"""

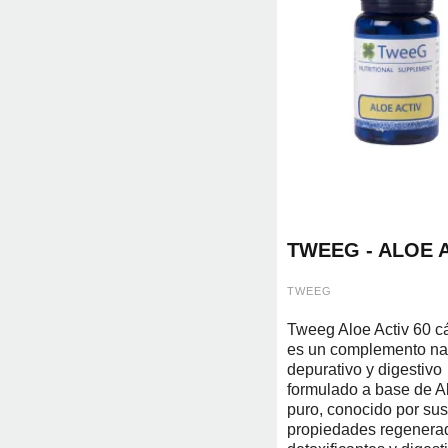
TWEEG - ALOE 
60 CAPS
TWEEG
Tweeg Aloe Activ 60 c
es un complemento nat
depurativo y digestivo
formulado a base de A
puro, conocido por sus
propiedades regenera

"""

- _Your objective_
Output the records above exactly as they are, leaving out the pictures.

- _Result of this exercise_
TWEEG - ALOE 
60 CAPS
TWEEG
Tweeg Aloe Activ 60 c
es un complemento nat
depurativo y digestivo
formulado a base de A
puro, conocido por sus
propiedades regenera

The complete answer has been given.